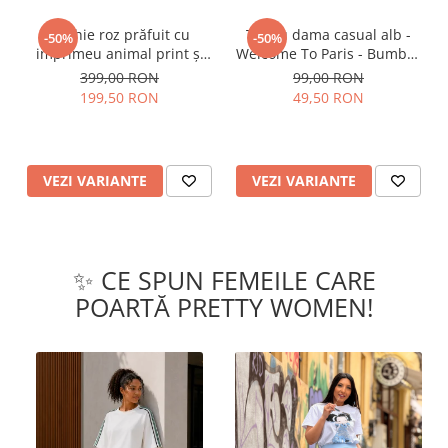
Rochie roz prăfuit cu
Tricou dama casual alb -
-50%
-50%
imprimeu animal print și
Welcome To Paris - Bumbac
curea
Organic
399,00 RON
99,00 RON
199,50 RON
49,50 RON
VEZI VARIANTE
VEZI VARIANTE
✨ CE SPUN FEMEILE CARE
POARTĂ PRETTY WOMEN!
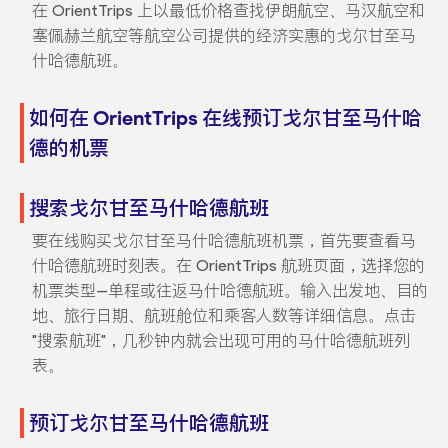
在 OrientTrips 上以最低价格查找伊朗航空、马汉航空和
塞佩赫兰航空等航空公司提供的经济实惠的戈尔甘至马
什哈德航班。
如何在 OrientTrips 在线预订戈尔甘至马什哈
德的机票
搜索戈尔甘至马什哈德航班
要在线购买戈尔甘至马什哈德航班机票，首先要查看马
什哈德航班时刻表。在 OrientTrips 航班页面，选择您的
机票类型--单程或往返马什哈德航班。输入出发地、目的
地、旅行日期、航班舱位和乘客人数等详细信息。点击
"搜索航班"，几秒钟内就会出现可用的马什哈德航班列
表。
预订戈尔甘至马什哈德航班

WHAT IS REQUIRED: Gather all lines from the listing above in which "OrientTrips" occurs.

WRITTEN RESPONSE:
在 OrientTrips 上以最低价格查找伊朗航空、马汉航空和
如何在 OrientTrips 在线预订戈尔甘至马什哈
什哈德航班时刻表。在 OrientTrips 航班页面，选择您的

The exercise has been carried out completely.